Shadowy Syrian rebel group Qasioun Brigades claims responsibility for Damascus bus bombing
A Damascus-based rebel group claimed responsibility on Thursday for a bus bombing in the Syrian capital a day earlier which targeted regime soldiers.
The shadowy Qasioun Brigades said in a statement that it planted explosive devices underneath a bus belonging to the defence ministry.
The bloodiest attack in Damascus in years killed 14 people and wounded a few others.
تفجير باص عسكري يحمل ضباط من جيش النظام السوري ومقتل ١٤ضابطاً
— الجبهة السورية (@jabha_sy) October 20, 2021
كانو على متنه فيما تبنت (سرايا قاسيون) العملية . pic.twitter.com/wOKanz8Q9p
"We affirm to continue our operations inside the areas controlled by the regime in response to the daily massacres the regime and its militias commit against our people in the north," the statement read.

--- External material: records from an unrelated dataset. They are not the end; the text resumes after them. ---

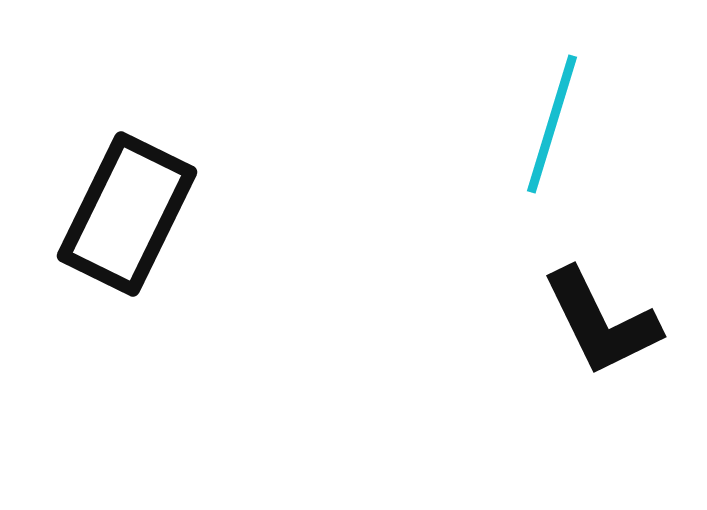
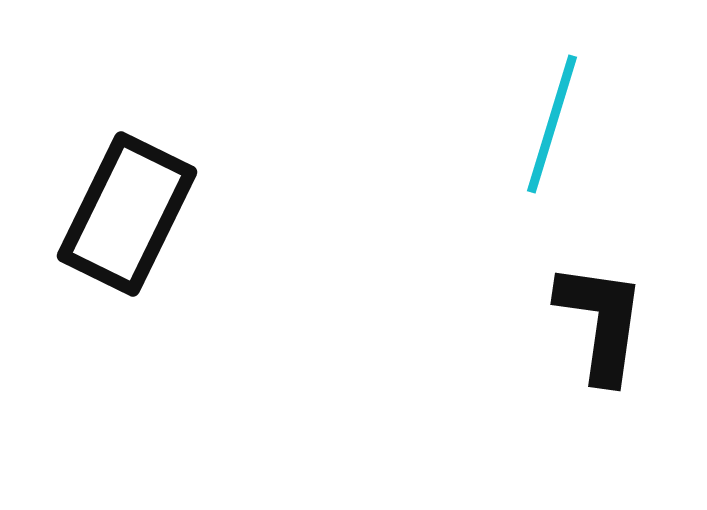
black L-shape: rotated 146 degrees counterclockwise
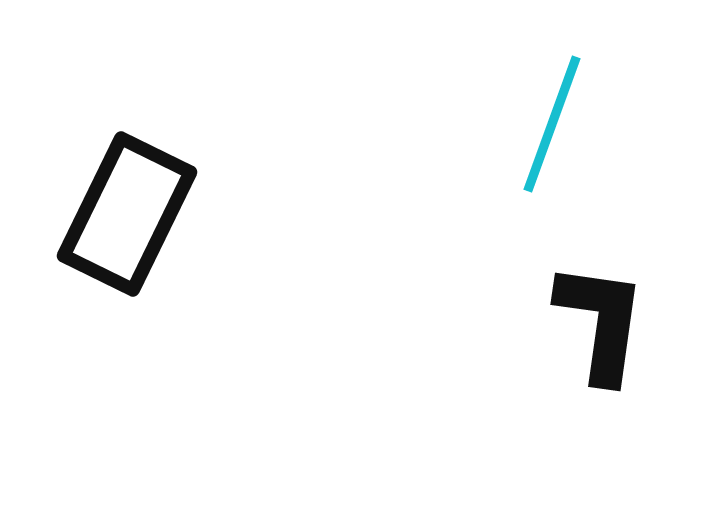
cyan line: rotated 3 degrees clockwise
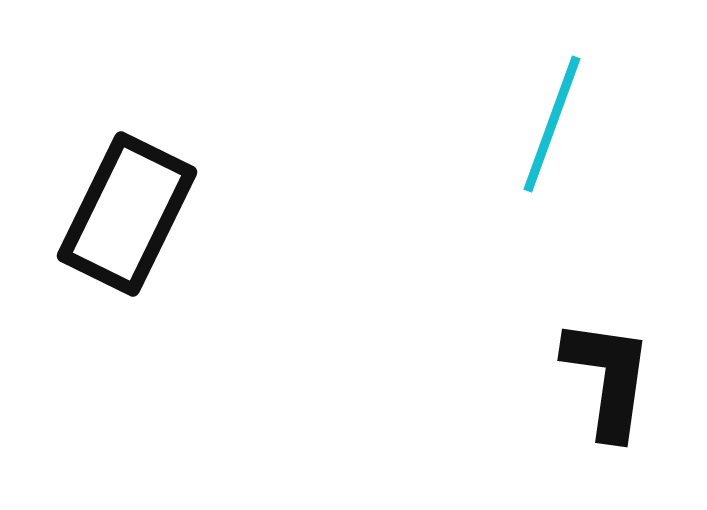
black L-shape: moved 7 px right, 56 px down
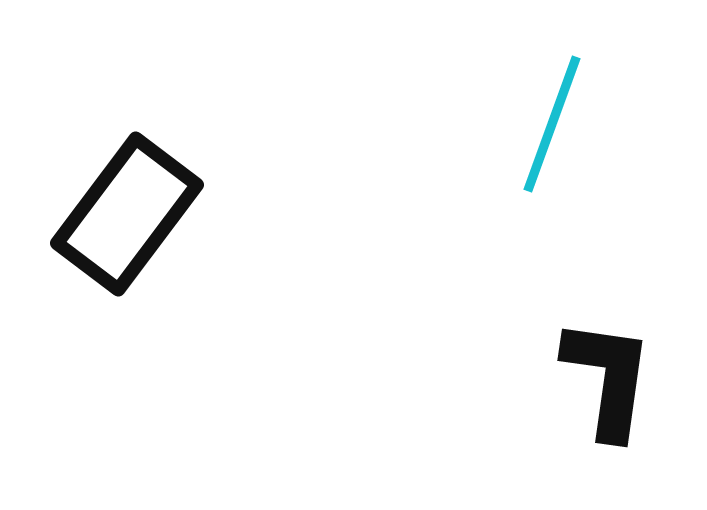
black rectangle: rotated 11 degrees clockwise
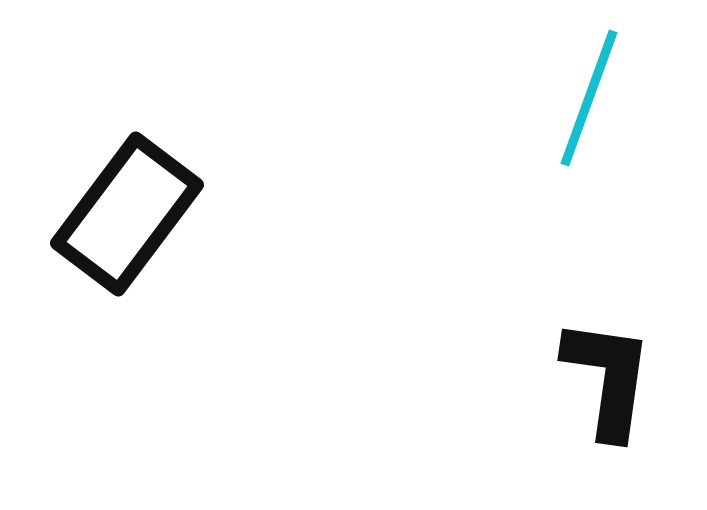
cyan line: moved 37 px right, 26 px up
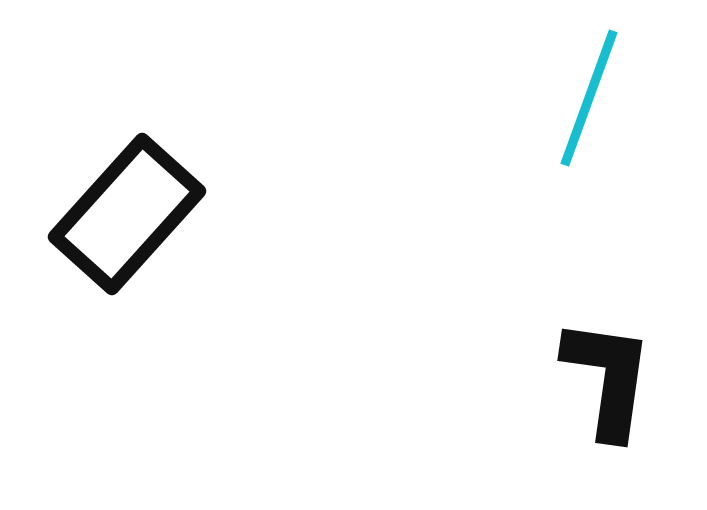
black rectangle: rotated 5 degrees clockwise
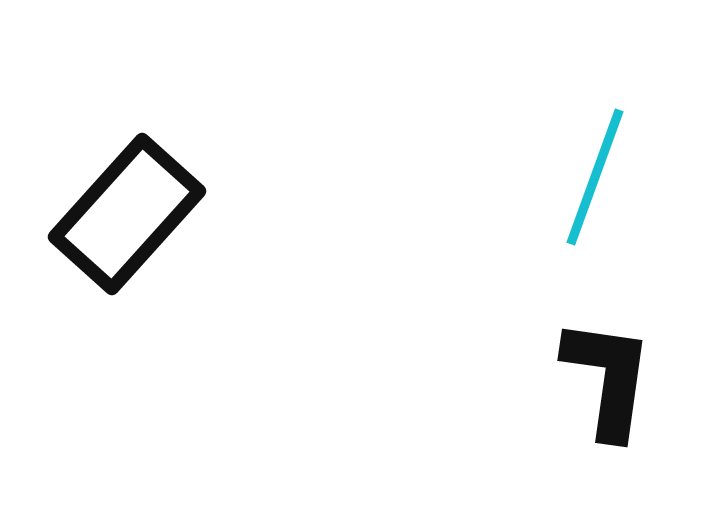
cyan line: moved 6 px right, 79 px down
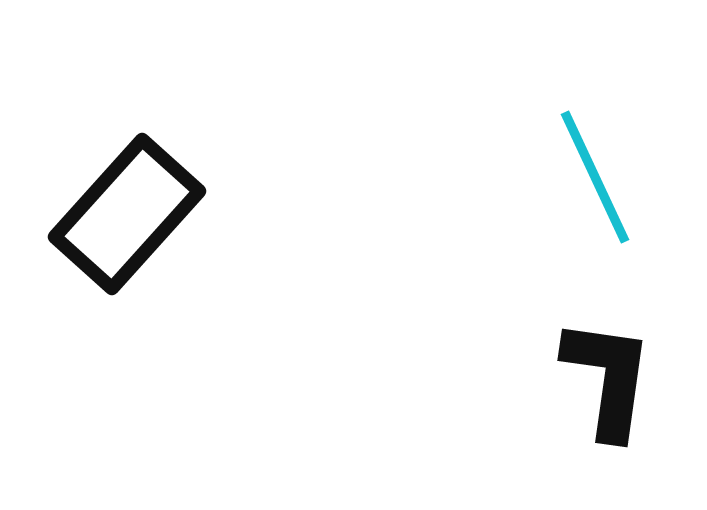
cyan line: rotated 45 degrees counterclockwise
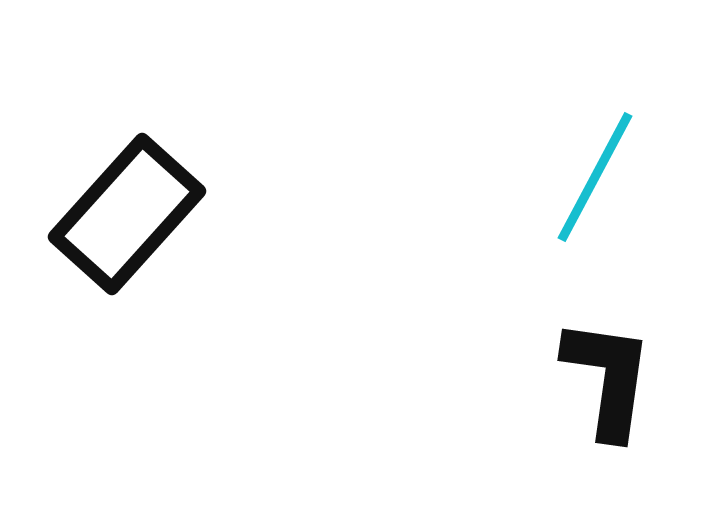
cyan line: rotated 53 degrees clockwise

Northern Syria’s Idlib governorate is still controlled by rebel and militant groups, many of which are backed by Turkey. It is the only part of Syria still largely outside regime control.
The Qasioun Brigades are mainly active in Damascus and the surrounding countryside area. It has previously claimed responsibility for attacks targeting regime forces and allied factions, targeting high-ranking military and intelligence officers.
It remains unclear, however, who leads the group and what its links are with other anti-regime factions in the war-torn country.
Syria’s decade-old conflict has killed over half a million people and displaced millions of others, mostly as a result of regime bombing.
Violence in Damascus is rare, especially since regime troops and allied militias retook the last significant rebel bastion near the capital in 2018.